Marrakech is a fascinating and chaotic city divided in two. The Medina is the ancient walled city. The walls date from the 12th century, when Sultan Ali Ben Youssef had them built to defend the city against the attacks of the Almohad tribe from the south.
The modern city was built during the French Protectorate (1912-1956). There could not be a greater contrast between the two.
Tree-lined streets and 5-star hotels (Movenpick, Sofitel) define this elegant neighburhood of Marrakech. Although there isn’t a lot to do here, Hivernage provides a welcome respite from the hectic activity of the Medina among orange trees and rosebushes.
The Menara Mall is on Boulevard Mohamed VI. I found that the best feature is the restaurants with tables on the curb and the panoramic views from the food court. Other than that, the mall is pretty unremarkable.
Staright ahead on Prince Moulay Rachid Avenue is the Jardin Menara. These botanical gardens were created in the 12th century during the Almohad dynasty. It’s rather a giant olive grove with a central water reservoir and an ancient irrigation system that brings water from the mountains.
The pavilion dates from the 16th century. Entrance to the Jardin Menara is free of charge but you have to pay to go into the pavilion. We didn’t. It didn’t seem worth it. The gardens are a UNESCO World Heritgae Site.
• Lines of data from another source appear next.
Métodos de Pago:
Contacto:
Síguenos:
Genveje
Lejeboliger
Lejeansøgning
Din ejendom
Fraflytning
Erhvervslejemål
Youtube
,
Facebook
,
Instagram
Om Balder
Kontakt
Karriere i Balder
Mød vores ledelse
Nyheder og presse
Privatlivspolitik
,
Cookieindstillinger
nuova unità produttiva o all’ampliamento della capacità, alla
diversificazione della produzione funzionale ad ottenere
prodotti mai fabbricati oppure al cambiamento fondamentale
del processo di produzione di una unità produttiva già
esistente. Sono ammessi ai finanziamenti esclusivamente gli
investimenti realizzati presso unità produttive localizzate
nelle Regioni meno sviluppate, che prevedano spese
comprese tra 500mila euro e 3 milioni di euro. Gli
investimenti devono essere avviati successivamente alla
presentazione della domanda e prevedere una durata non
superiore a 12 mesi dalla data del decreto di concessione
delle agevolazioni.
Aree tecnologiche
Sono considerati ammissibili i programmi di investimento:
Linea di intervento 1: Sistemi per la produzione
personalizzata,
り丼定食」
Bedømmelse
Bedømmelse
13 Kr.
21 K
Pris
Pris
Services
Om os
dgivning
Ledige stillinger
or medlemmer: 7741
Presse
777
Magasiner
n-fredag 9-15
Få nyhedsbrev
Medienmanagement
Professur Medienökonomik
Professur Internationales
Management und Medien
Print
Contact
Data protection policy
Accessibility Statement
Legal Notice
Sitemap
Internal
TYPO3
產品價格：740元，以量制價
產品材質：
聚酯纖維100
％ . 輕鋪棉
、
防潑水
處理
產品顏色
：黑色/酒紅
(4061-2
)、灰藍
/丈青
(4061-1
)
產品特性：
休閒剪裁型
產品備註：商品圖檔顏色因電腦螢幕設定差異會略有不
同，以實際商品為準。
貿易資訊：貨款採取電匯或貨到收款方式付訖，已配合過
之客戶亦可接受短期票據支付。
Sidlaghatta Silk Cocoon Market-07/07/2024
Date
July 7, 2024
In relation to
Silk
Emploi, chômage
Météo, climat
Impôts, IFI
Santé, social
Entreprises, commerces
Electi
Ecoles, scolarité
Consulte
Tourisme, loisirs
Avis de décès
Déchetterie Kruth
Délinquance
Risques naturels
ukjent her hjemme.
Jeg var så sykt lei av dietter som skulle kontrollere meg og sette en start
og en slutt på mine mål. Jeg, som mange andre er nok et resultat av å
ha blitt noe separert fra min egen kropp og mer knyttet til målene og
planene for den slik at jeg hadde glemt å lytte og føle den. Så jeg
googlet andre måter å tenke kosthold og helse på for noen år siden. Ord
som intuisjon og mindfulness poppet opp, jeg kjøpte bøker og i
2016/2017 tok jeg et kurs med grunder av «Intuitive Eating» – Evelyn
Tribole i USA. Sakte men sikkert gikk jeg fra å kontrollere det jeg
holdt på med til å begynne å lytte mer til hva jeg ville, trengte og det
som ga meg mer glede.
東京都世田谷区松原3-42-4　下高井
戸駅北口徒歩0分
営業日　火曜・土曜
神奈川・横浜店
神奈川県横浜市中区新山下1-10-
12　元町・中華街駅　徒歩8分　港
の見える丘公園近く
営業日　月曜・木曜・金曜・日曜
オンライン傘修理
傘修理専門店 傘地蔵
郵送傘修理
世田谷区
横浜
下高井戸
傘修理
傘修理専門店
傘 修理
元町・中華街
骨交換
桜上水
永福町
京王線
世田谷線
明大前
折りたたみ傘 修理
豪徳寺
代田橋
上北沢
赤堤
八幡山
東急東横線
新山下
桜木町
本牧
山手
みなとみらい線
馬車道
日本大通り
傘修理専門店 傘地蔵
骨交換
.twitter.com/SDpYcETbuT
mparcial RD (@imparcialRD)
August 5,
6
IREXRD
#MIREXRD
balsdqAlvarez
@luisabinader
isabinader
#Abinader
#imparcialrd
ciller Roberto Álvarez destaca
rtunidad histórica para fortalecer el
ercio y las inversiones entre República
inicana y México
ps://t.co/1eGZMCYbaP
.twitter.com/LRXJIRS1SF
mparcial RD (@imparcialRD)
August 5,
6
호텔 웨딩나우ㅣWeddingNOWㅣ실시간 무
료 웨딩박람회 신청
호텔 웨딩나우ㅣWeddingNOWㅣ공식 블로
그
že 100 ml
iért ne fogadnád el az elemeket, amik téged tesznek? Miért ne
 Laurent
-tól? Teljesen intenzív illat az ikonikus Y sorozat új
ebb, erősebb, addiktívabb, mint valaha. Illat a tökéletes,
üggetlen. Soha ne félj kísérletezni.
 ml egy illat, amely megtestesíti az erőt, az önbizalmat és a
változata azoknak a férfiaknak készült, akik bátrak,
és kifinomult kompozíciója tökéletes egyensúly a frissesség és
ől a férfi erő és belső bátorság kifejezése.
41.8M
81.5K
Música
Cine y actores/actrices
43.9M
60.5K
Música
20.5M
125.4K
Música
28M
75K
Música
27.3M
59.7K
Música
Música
The French colonial rulers decided to get out of the medina and build their own neighbourhood with electricity and plumbing. Also, with wide streets fit for cars. As time went by, wealthy Moroccans moved to Gueliz as well.
Nowadays, Gueliz is the hub for restaurants, nightclubs, high-end shops and cafes like any other Western city. We went to the Plaza Jardin 16 Novembre square for tea and coffee. It felt like we were in another galaxy from the Medina, it was all modern, clean and so French.
We had planned to visit the Majorelle Garden that morning. The gardens were created by French artist Jacques Majorelle and restored by Yves Saint-Laurent. The people from our riad told us to get there early, or it gets too crowded. With one thing and another, we got there by 11 am. Too late. There were way too many people for the tiny place. We changed plans and that’s how we ended up in that square.
I insisted on visiting the Mamounia Hotel, a historic 19th century palace converted into a hotel in 1923. Winston Churchill was a fan of the hotel and the city.
So we walked along Mohamed V Avenue, lined with orange trees as well, and then on to Al Yarmouk Boulevard. This boulevard runs parallel to the Medina walls. Across the street, there are beautiful mansions. We walked by the Royal Mansour Hotel, with rooms ranging from USD 1,200 to 6,800 per night.
You go through a metal detector at the Mamounia Hotel. They make you leave your backpack at the security thingy too. However, it’s worth it. The building is intricately decorated and very grand. We had lunch on the terrace, lulled by birdsong and the calls to prayer. After lunch, we strolled around the grounds. A riot of rosebushes, orange trees and cacti.
There are bicycle stations in the new city. I dare not ride in traffic, let alone in Marrakech, but I’ve seen adventurous tourists riding bikes.
We walked a lot; however, taxis are readily available. You should negotiate the price, but it got to be very exhausting. Our peace of mind wasn’t worth haggling over a couple of euros.